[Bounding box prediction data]
-*-

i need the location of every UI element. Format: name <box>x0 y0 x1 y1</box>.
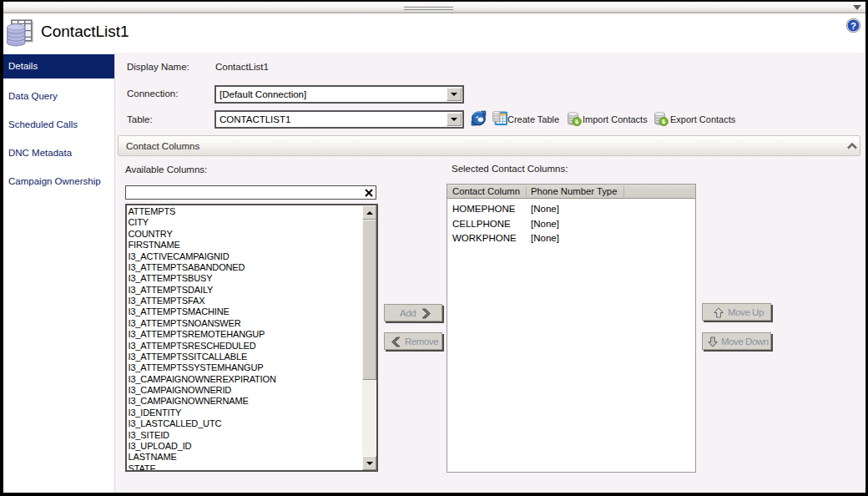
svg-text:?: ? <box>850 21 856 31</box>
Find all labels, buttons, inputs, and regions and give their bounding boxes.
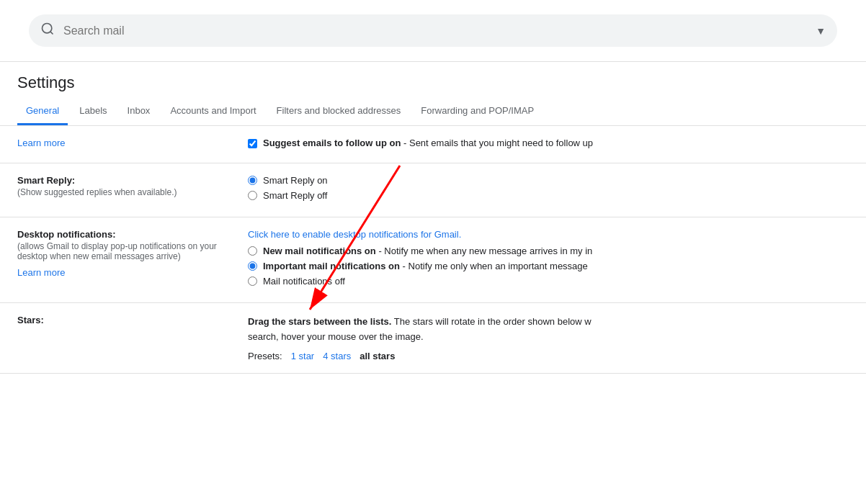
smart-reply-sub: (Show suggested replies when available.)	[17, 187, 248, 197]
stars-title: Stars:	[17, 315, 248, 325]
new-mail-notif-row: New mail notifications on - Notify me wh…	[248, 246, 849, 256]
suggest-emails-label-col: Learn more	[17, 138, 248, 148]
presets-row: Presets: 1 star 4 stars all stars	[248, 351, 849, 361]
learn-more-link-notif[interactable]: Learn more	[17, 267, 65, 278]
desktop-notif-sub: (allows Gmail to display pop-up notifica…	[17, 241, 248, 261]
smart-reply-on-radio[interactable]	[248, 176, 257, 185]
suggest-emails-checkbox-label: Suggest emails to follow up on - Sent em…	[263, 138, 593, 148]
preset-1star[interactable]: 1 star	[291, 351, 315, 361]
mail-notif-off-label: Mail notifications off	[263, 276, 345, 287]
desktop-notif-title: Desktop notifications:	[17, 229, 248, 240]
suggest-emails-checkbox-row: Suggest emails to follow up on - Sent em…	[248, 138, 849, 148]
important-mail-notif-row: Important mail notifications on - Notify…	[248, 261, 849, 271]
desktop-notif-label-col: Desktop notifications: (allows Gmail to …	[17, 229, 248, 278]
suggest-emails-control: Suggest emails to follow up on - Sent em…	[248, 138, 849, 151]
desktop-notif-row: Desktop notifications: (allows Gmail to …	[0, 217, 866, 303]
stars-desc: Drag the stars between the lists. The st…	[248, 315, 849, 345]
page-title: Settings	[0, 62, 866, 98]
desktop-notif-control: Click here to enable desktop notificatio…	[248, 229, 849, 291]
important-mail-notif-label: Important mail notifications on - Notify…	[263, 261, 588, 271]
suggest-emails-checkbox[interactable]	[248, 139, 257, 148]
smart-reply-label-col: Smart Reply: (Show suggested replies whe…	[17, 175, 248, 197]
tab-forwarding[interactable]: Forwarding and POP/IMAP	[412, 98, 543, 125]
important-mail-notif-radio[interactable]	[248, 261, 257, 271]
smart-reply-on-row: Smart Reply on	[248, 175, 849, 186]
svg-line-1	[50, 32, 53, 35]
search-icon	[40, 22, 55, 40]
mail-notif-off-row: Mail notifications off	[248, 276, 849, 287]
preset-4stars[interactable]: 4 stars	[323, 351, 351, 361]
mail-notif-off-radio[interactable]	[248, 276, 257, 286]
smart-reply-control: Smart Reply on Smart Reply off	[248, 175, 849, 205]
smart-reply-on-label: Smart Reply on	[263, 175, 328, 186]
smart-reply-title: Smart Reply:	[17, 175, 248, 186]
tab-inbox[interactable]: Inbox	[119, 98, 159, 125]
tab-accounts-import[interactable]: Accounts and Import	[161, 98, 264, 125]
stars-control: Drag the stars between the lists. The st…	[248, 315, 849, 361]
tabs-nav: General Labels Inbox Accounts and Import…	[0, 98, 866, 126]
smart-reply-off-row: Smart Reply off	[248, 190, 849, 201]
presets-label: Presets:	[248, 351, 282, 361]
chevron-down-icon[interactable]: ▼	[816, 25, 826, 37]
search-bar: ▼	[29, 14, 837, 47]
preset-allstars[interactable]: all stars	[360, 351, 395, 361]
tab-labels[interactable]: Labels	[71, 98, 115, 125]
settings-content: Learn more Suggest emails to follow up o…	[0, 126, 866, 374]
stars-label-col: Stars:	[17, 315, 248, 325]
tab-filters[interactable]: Filters and blocked addresses	[268, 98, 410, 125]
suggest-emails-row: Learn more Suggest emails to follow up o…	[0, 126, 866, 163]
smart-reply-off-label: Smart Reply off	[263, 190, 327, 201]
tab-general[interactable]: General	[17, 98, 68, 125]
smart-reply-row: Smart Reply: (Show suggested replies whe…	[0, 163, 866, 217]
stars-row: Stars: Drag the stars between the lists.…	[0, 303, 866, 374]
new-mail-notif-radio[interactable]	[248, 246, 257, 256]
enable-desktop-notif-link[interactable]: Click here to enable desktop notificatio…	[248, 229, 849, 240]
learn-more-link-suggest[interactable]: Learn more	[17, 138, 65, 148]
smart-reply-off-radio[interactable]	[248, 191, 257, 200]
new-mail-notif-label: New mail notifications on - Notify me wh…	[263, 246, 592, 256]
search-input[interactable]	[63, 24, 816, 37]
svg-point-0	[43, 24, 52, 33]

-*-

GOAL OF THE EXERCISE
Report each line of the entries where the word "suggested" occurs.

RESPONSE TO THIS TASK
smart-reply-sub: (Show suggested replies when available.)	[17, 187, 248, 197]
smart-reply-label-col: Smart Reply: (Show suggested replies whe…	[17, 175, 248, 197]
smart-reply-row: Smart Reply: (Show suggested replies whe…	[0, 163, 866, 217]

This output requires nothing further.